The angle iron A frame support you mentioned is what I've seen others do and they they seemed to like it. How often do you need to dump the ashes? Personally I didn't really see the need to do it when I had a Party. Dumping it was as easy as putting on some welding gloves, grabbing it, dumping it and putting it back in.
 
The need to dump ash is only a problem on mine when I have been cooking 12+ hours already and want to cook several hours more. I do the same, use some welding gloves and dump the ash pan and shake out the coal pan, add more lump, and back in the cooker.
 
I do the same with my Party, it isn't much of an issue to dump the ashes. Does anyone that has the firegrate/coalbox on rails get more than 5-6 hours out of a load of lump/rancher briqs?
 
I wonder if having the ashpan sitting on the bottom of the BWS will cause the metal to fatigue sooner?

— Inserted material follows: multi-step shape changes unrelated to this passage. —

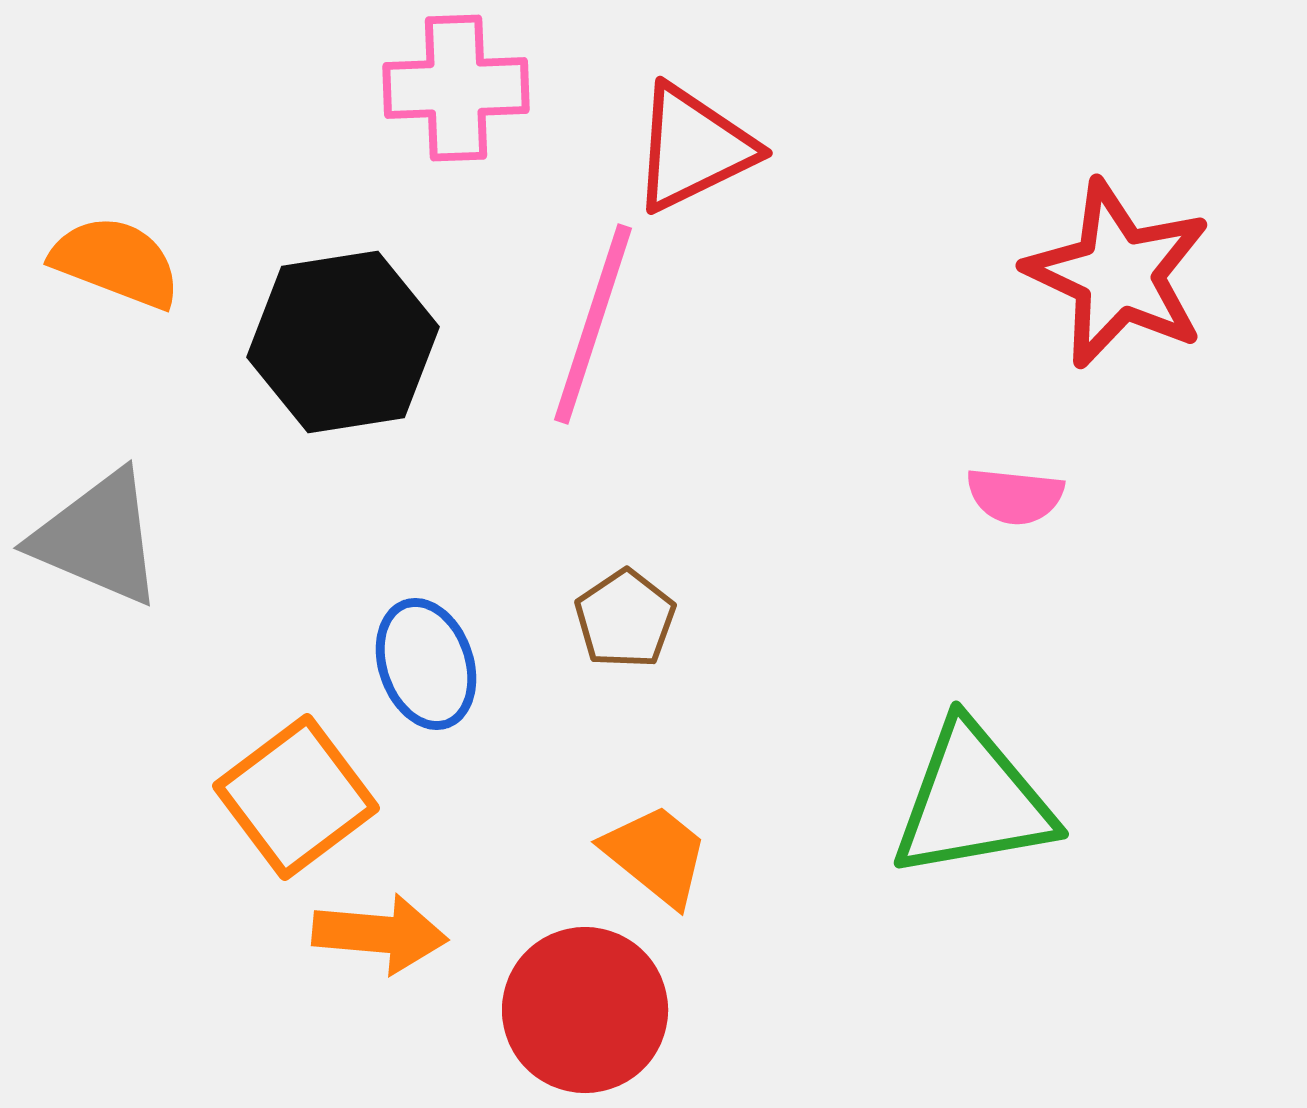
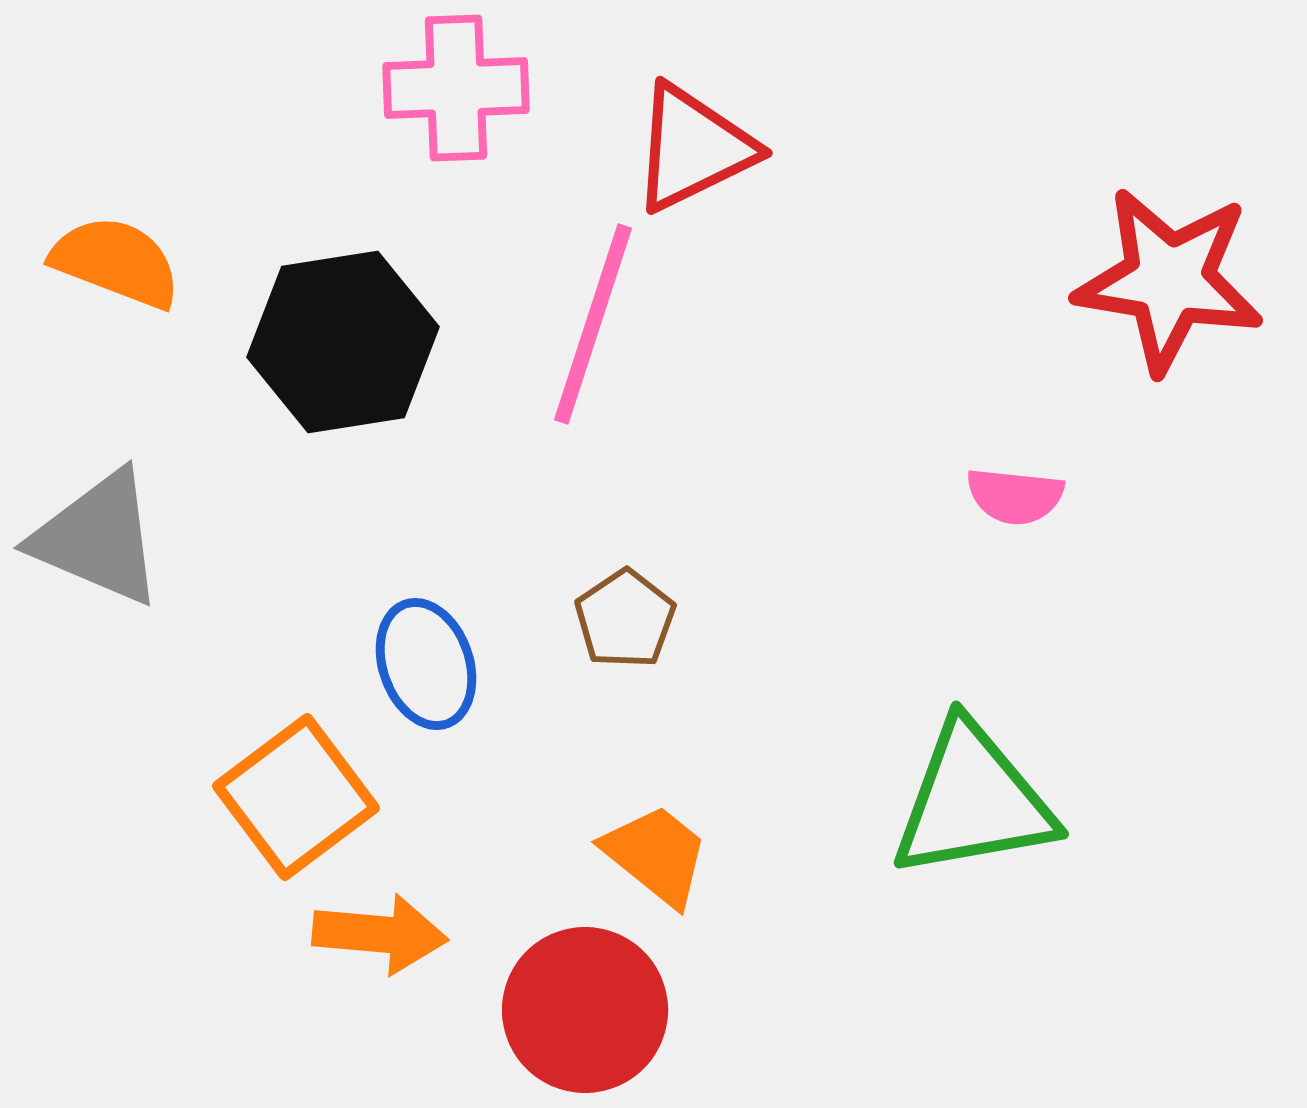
red star: moved 51 px right, 6 px down; rotated 16 degrees counterclockwise
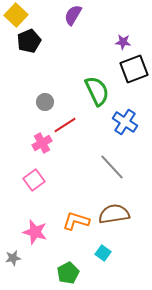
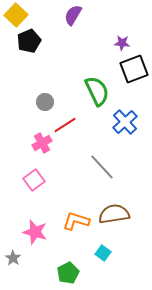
purple star: moved 1 px left, 1 px down
blue cross: rotated 15 degrees clockwise
gray line: moved 10 px left
gray star: rotated 28 degrees counterclockwise
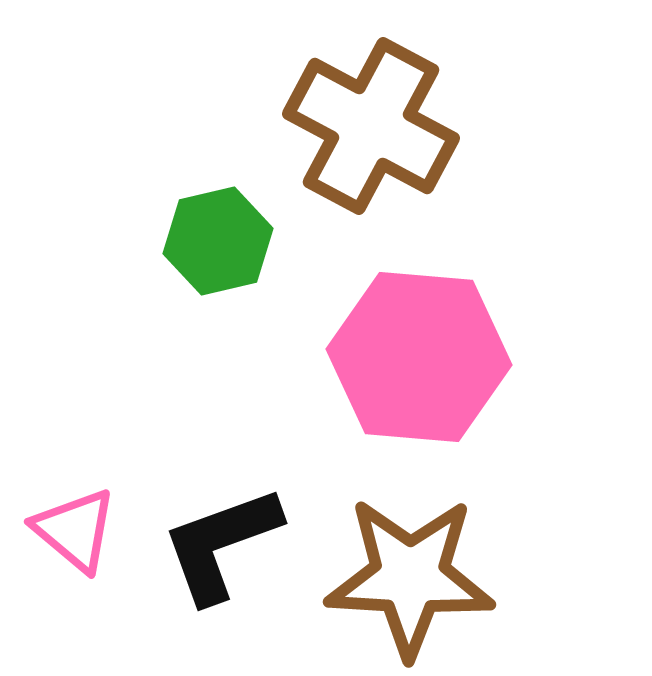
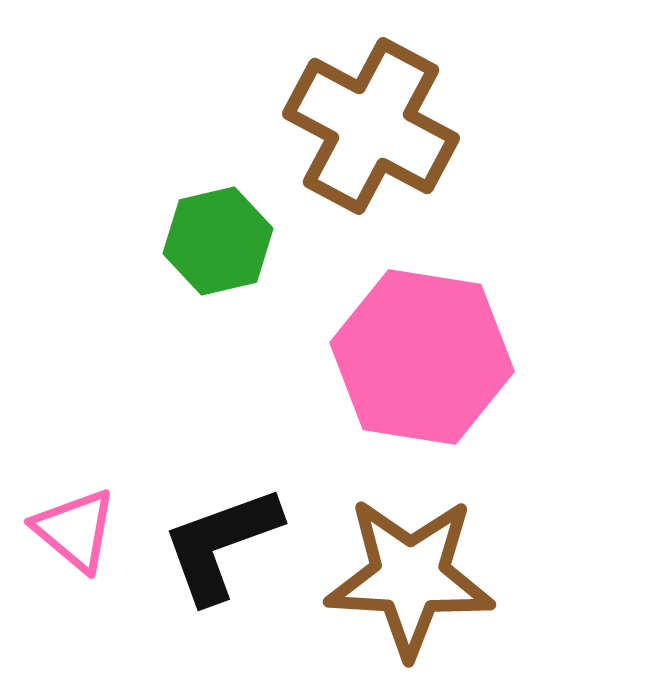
pink hexagon: moved 3 px right; rotated 4 degrees clockwise
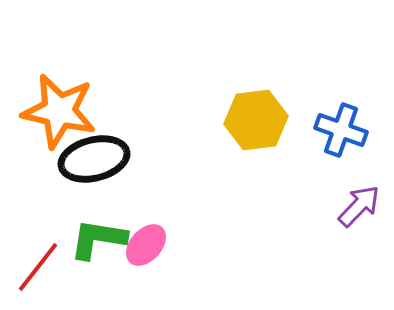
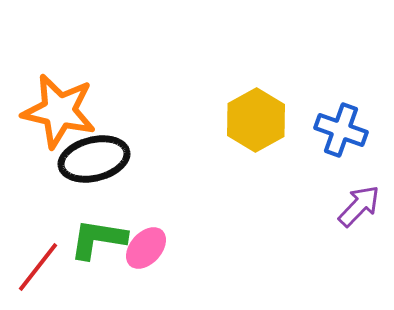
yellow hexagon: rotated 22 degrees counterclockwise
pink ellipse: moved 3 px down
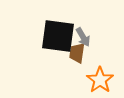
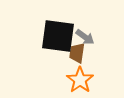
gray arrow: moved 2 px right; rotated 24 degrees counterclockwise
orange star: moved 20 px left
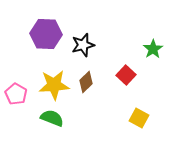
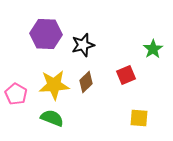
red square: rotated 24 degrees clockwise
yellow square: rotated 24 degrees counterclockwise
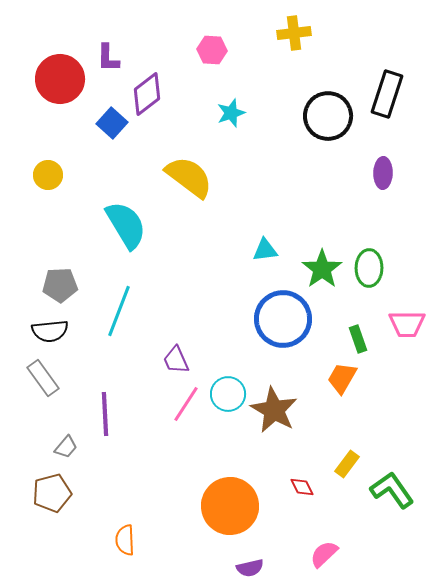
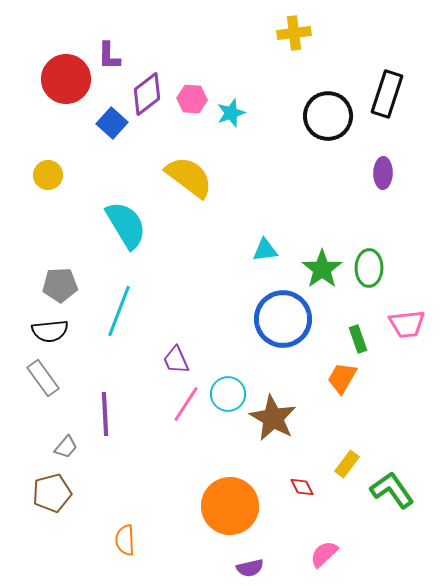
pink hexagon: moved 20 px left, 49 px down
purple L-shape: moved 1 px right, 2 px up
red circle: moved 6 px right
pink trapezoid: rotated 6 degrees counterclockwise
brown star: moved 1 px left, 8 px down
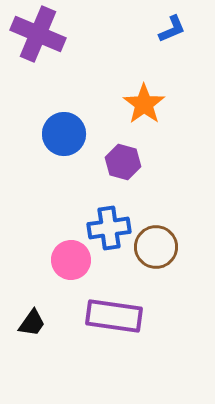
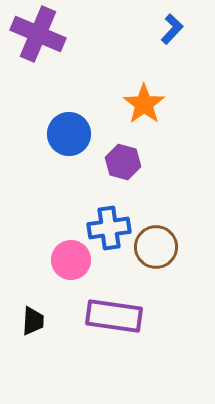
blue L-shape: rotated 24 degrees counterclockwise
blue circle: moved 5 px right
black trapezoid: moved 1 px right, 2 px up; rotated 32 degrees counterclockwise
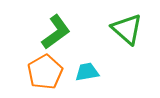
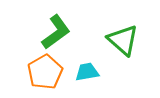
green triangle: moved 4 px left, 11 px down
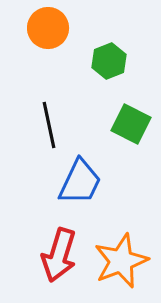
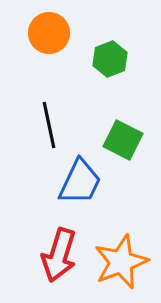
orange circle: moved 1 px right, 5 px down
green hexagon: moved 1 px right, 2 px up
green square: moved 8 px left, 16 px down
orange star: moved 1 px down
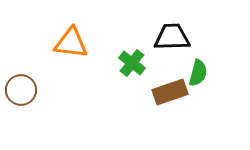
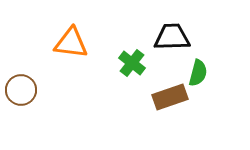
brown rectangle: moved 5 px down
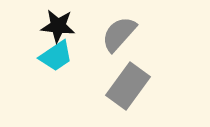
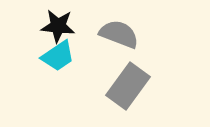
gray semicircle: rotated 69 degrees clockwise
cyan trapezoid: moved 2 px right
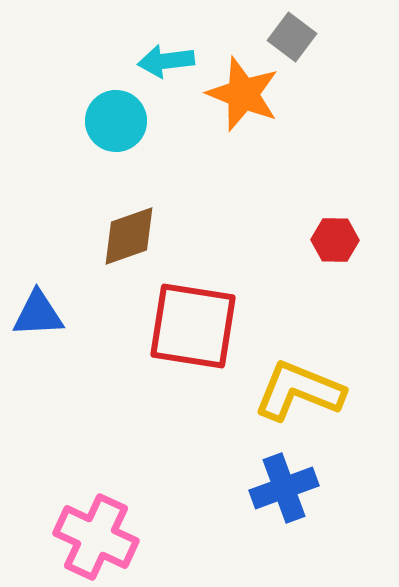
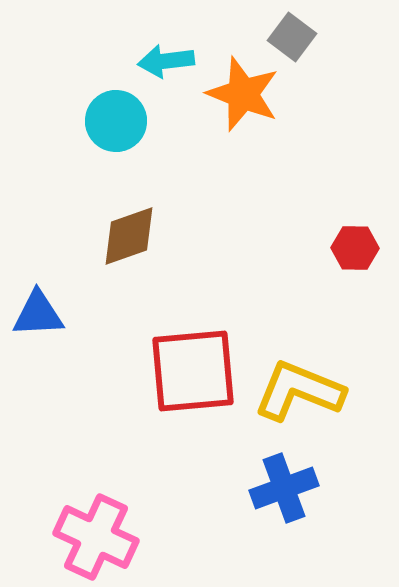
red hexagon: moved 20 px right, 8 px down
red square: moved 45 px down; rotated 14 degrees counterclockwise
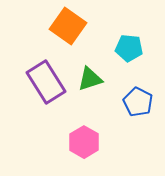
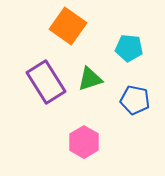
blue pentagon: moved 3 px left, 2 px up; rotated 16 degrees counterclockwise
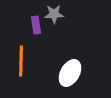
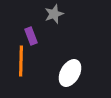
gray star: rotated 18 degrees counterclockwise
purple rectangle: moved 5 px left, 11 px down; rotated 12 degrees counterclockwise
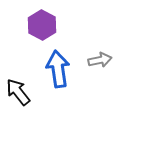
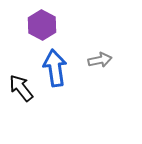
blue arrow: moved 3 px left, 1 px up
black arrow: moved 3 px right, 4 px up
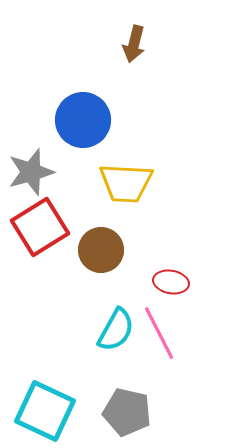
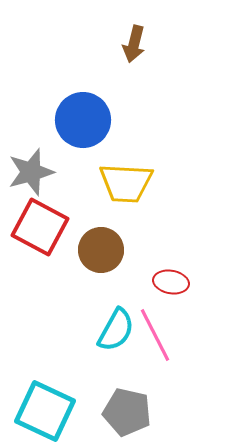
red square: rotated 30 degrees counterclockwise
pink line: moved 4 px left, 2 px down
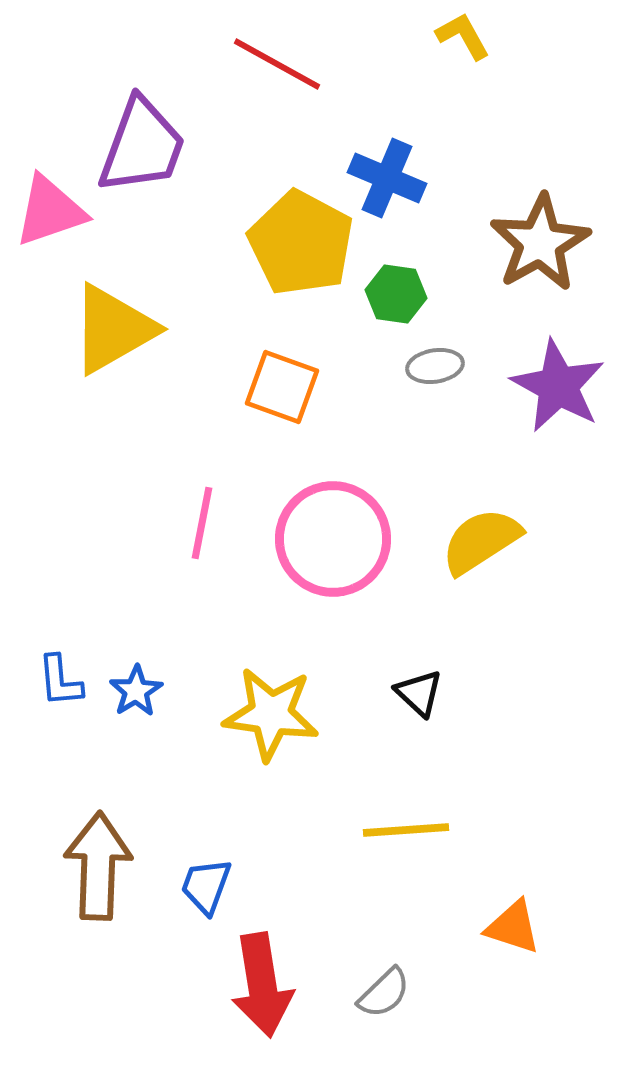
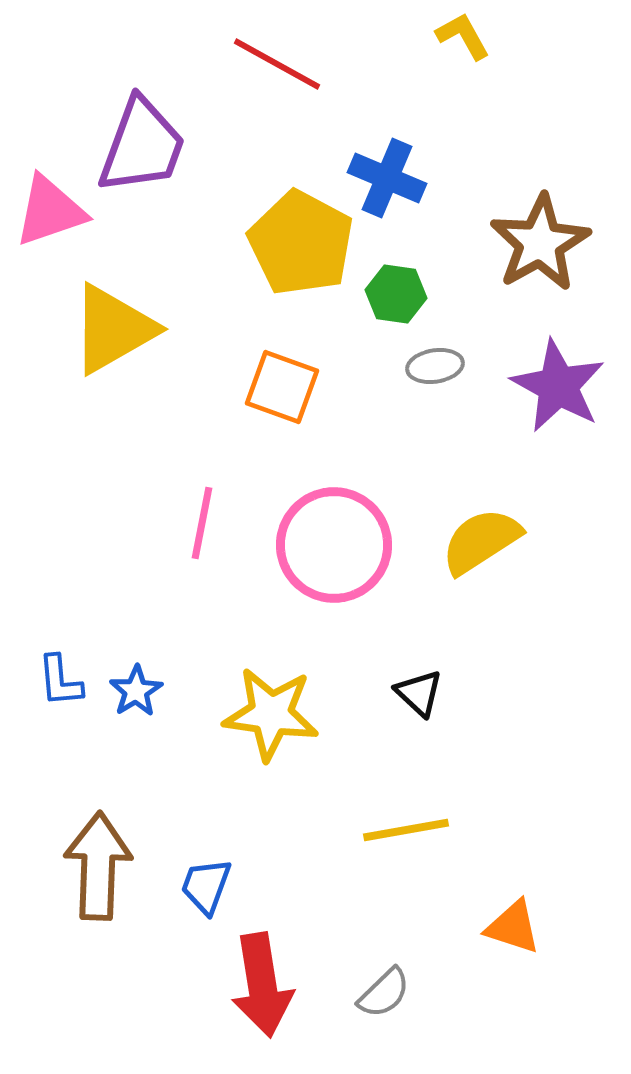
pink circle: moved 1 px right, 6 px down
yellow line: rotated 6 degrees counterclockwise
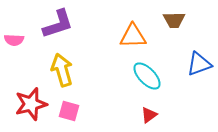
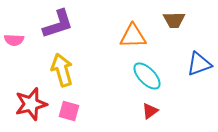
red triangle: moved 1 px right, 4 px up
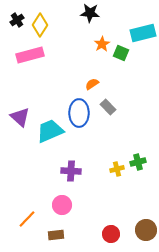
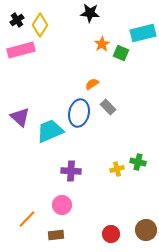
pink rectangle: moved 9 px left, 5 px up
blue ellipse: rotated 12 degrees clockwise
green cross: rotated 28 degrees clockwise
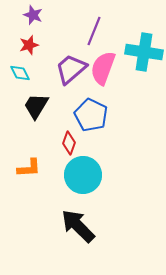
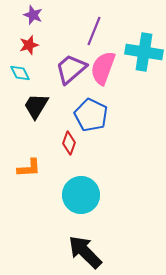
cyan circle: moved 2 px left, 20 px down
black arrow: moved 7 px right, 26 px down
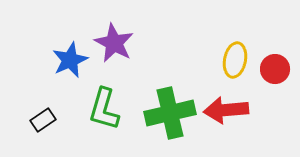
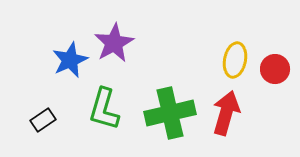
purple star: rotated 15 degrees clockwise
red arrow: moved 3 px down; rotated 111 degrees clockwise
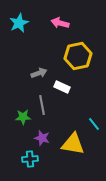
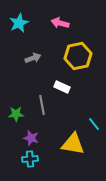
gray arrow: moved 6 px left, 15 px up
green star: moved 7 px left, 3 px up
purple star: moved 11 px left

I think I might go the angle iron "A" frame route until I can get somebody to weld something in there for me.

I don't suspect it'll extend my cook time, but it should make it easier to slide the coal pan in and out.
 
I don't think the falling ash is that hot, at least doesn't retain much heat. I don't think it's any hotter then the overall smoker at that point.

But the angle iron certainly wouldn't hurt.

My party had the ashpan that sat about an inch off the bottom, but I still added another sheet of sheet metal to make the bottom thicker - as a presentative measure.